En aquel momento era necesario, pero nunca fue suficiente. Están a punto de cumplirse diez años del momento más recordado de la última crisis de deuda soberana. En el verano de 2012, Mario Draghi, ahora primer ministro italiano pero entonces presidente del Banco Central Europeo (BCE), pronunció las palabras por las que se le recordará: "Dentro de nuestro mandato, el BCE está dispuesto a hacer todo lo que sea necesario para preservar el euro. Y créanme: será suficiente".

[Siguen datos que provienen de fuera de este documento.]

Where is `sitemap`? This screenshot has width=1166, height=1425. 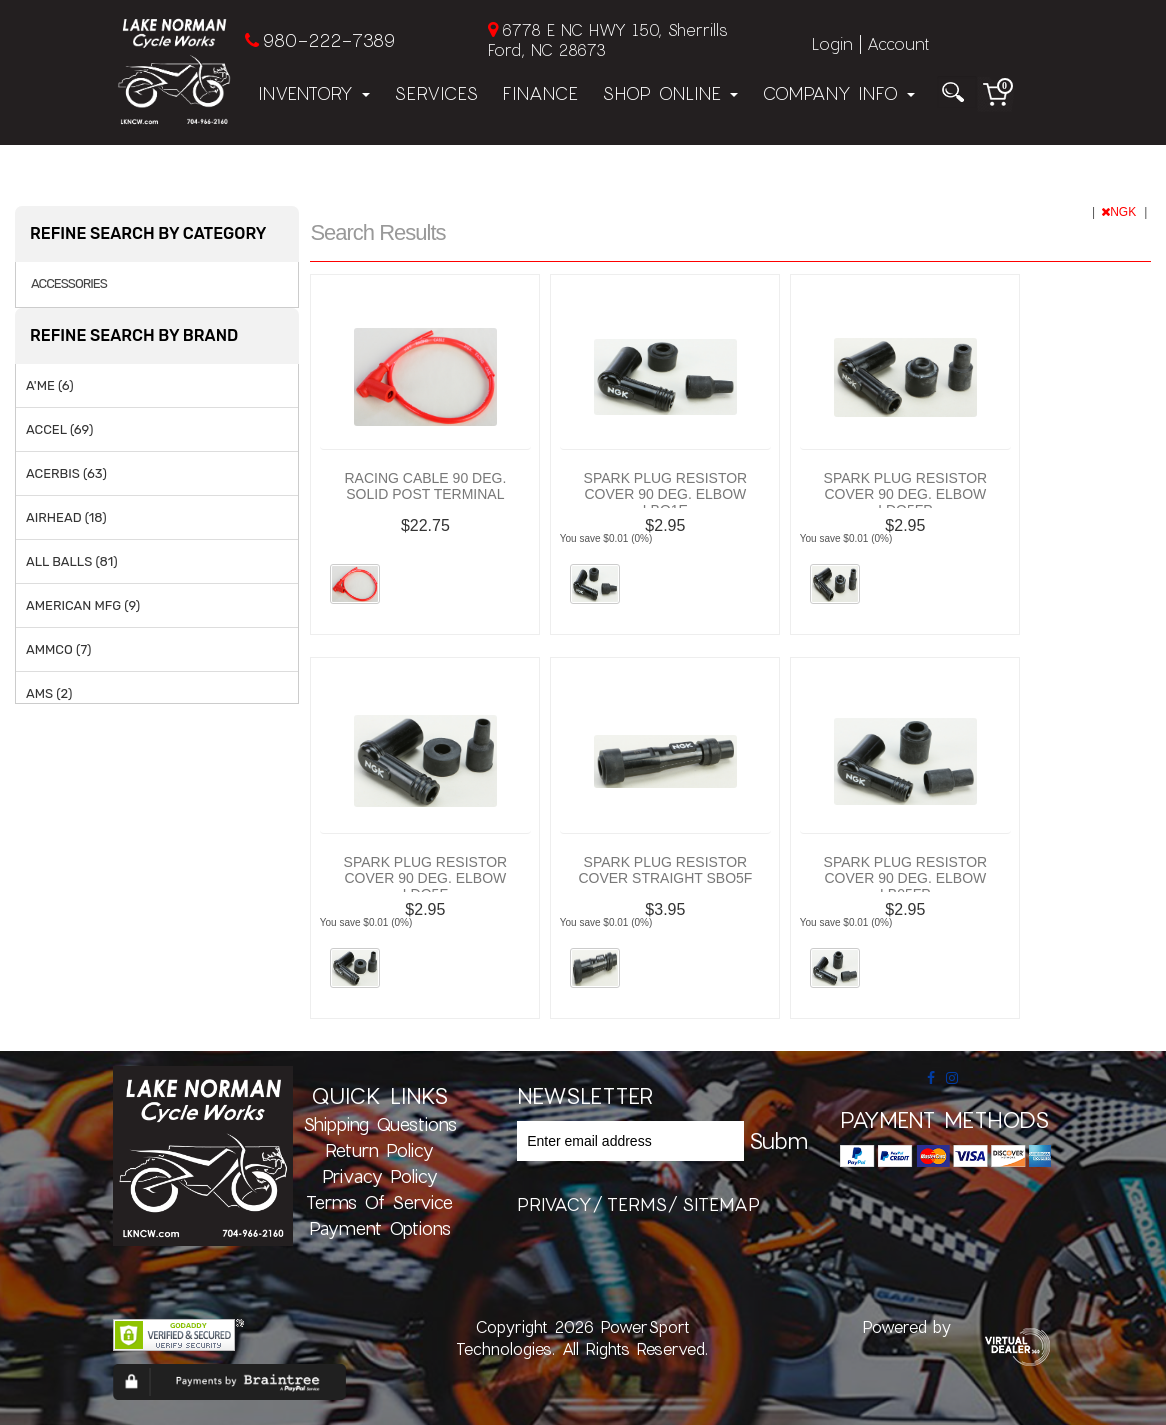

Fue un ejercicio de genialidad retórica y política. Sin anunciar ninguna medida, sin comprometerse a nada en concreto, sin poner encima de la mesa una sola propuesta... el italiano logró su objetivo a corto plazo. En Libre Mercado no somos especialmente amigos de la política de laxitud monetaria que han llevado a cabo los bancos centrales en la última década. Pero incluso así, creemos que Draghi acertó aquel lejano 26 de julio de 2012 en Londres. Lo que necesitaba la Eurozona en aquel momento era certidumbre y eso fue lo que transmitió.

El problema fue lo que vino después. Durante los siguientes años, Draghi repitió una y otra vez, en cada una de sus comparecencias, que los Gobiernos no debían desperdiciar lo que había sido una ayuda, no una excusa. Que no cabía retrasar las reformas estructurales. Que las políticas extraordinarias del BCE debían verse como una forma de asistencia para que esas reformas fueran más fáciles, no como un pretexto para retrasarlas sine die. Está claro que en este segundo objetivo no logró su propósito.

Con su sucesora, Christine Lagarde, las cosas fueron todavía peor. La francesa ha demostrado una enorme falta de iniciativa. La sensación es que los Gobiernos tomaban poco en serio a Draghi, pero directamente ignoran a Lagarde.

El cóctel era explosivo. Es verdad que durante una década pudieron actuar como si aquello estuviera bajo control. Se prestaba todo lo prestable, su mantenían los tipos a cero o en negativo, se anunciaban disparatados planes de gasto sin apenas compromisos por parte de los estados... y parecía que no pasaba nada. Hasta que pasó. Ahora las culpas de una inflación desbocada se las llevará el Covid, la ruptura de las cadenas de suministro o la Guerra en Ucrania. Pero sería engañarse. Hemos puesto todo de nuestra parte para meternos en un buen lío: política monetaria descontrolada, ausencia de reformas e irresponsabilidad fiscal. Lo anormal es lo que ocurría en 2018, no lo que estamos viendo ahora.

La subida de tipos que este jueves anunció Lagarde se antoja la primera de muchas: reducir la inflación a niveles tolerables será muy complicado. Además, la falta de margen fiscal de muchos países y la escasa flexibilidad y dinamismo en las economías europeas apuntan a que esas medidas de normalización monetaria tendrán un fuerte impacto en el crecimiento. Pero no hay más remedio que hacerlo: de hecho, los países más ricos lo exigirán si el BCE no cumple con su principal objetivo, que no olvidemos que sigue siendo el control de la inflación.

La mayor parte de la Eurozona lleva décadas con un crecimiento raquítico y no podemos ser especialmente optimistas para la próxima década. Desgraciadamente, España está en una de las peores posiciones de partida, con una deuda cercana al 120% del PIB y un déficit estructural del 4% del PIB (aunque recordemos que el déficit real registrado en 2021 fue del 6,9%). ¿Volveremos a ver una crisis de deuda como la de 2010-2012? ¿Superaría esa prueba la Eurozona? ¿Quién será la nueva Grecia? ¿Hasta cuándo aguantarán los contribuyentes alemanes u holandeses compartiendo moneda con portugueses, italianos o españoles? ¿Hasta dónde escalarán unas primas de riesgo que vuelven a niveles de la última crisis? ¿Será la inflación la que finalmente discipline a unos Gobiernos tan irresponsables?

Warren Buffett describe ese momento en los mercados en el que se termina la euforia y comienzan las correcciones de precios, que no son más que una vuelta a la realidad, con una frase muy descriptiva: "Cuando baja la marea es cuando descubres quién estaba nadando desnudo". A muchos países de la Eurozona les pasará en los próximos meses: se verán con las vergüenzas al aire y buscando dónde resguardarse. El Gobierno español ni siquiera sabe dónde ha dejado el bañador.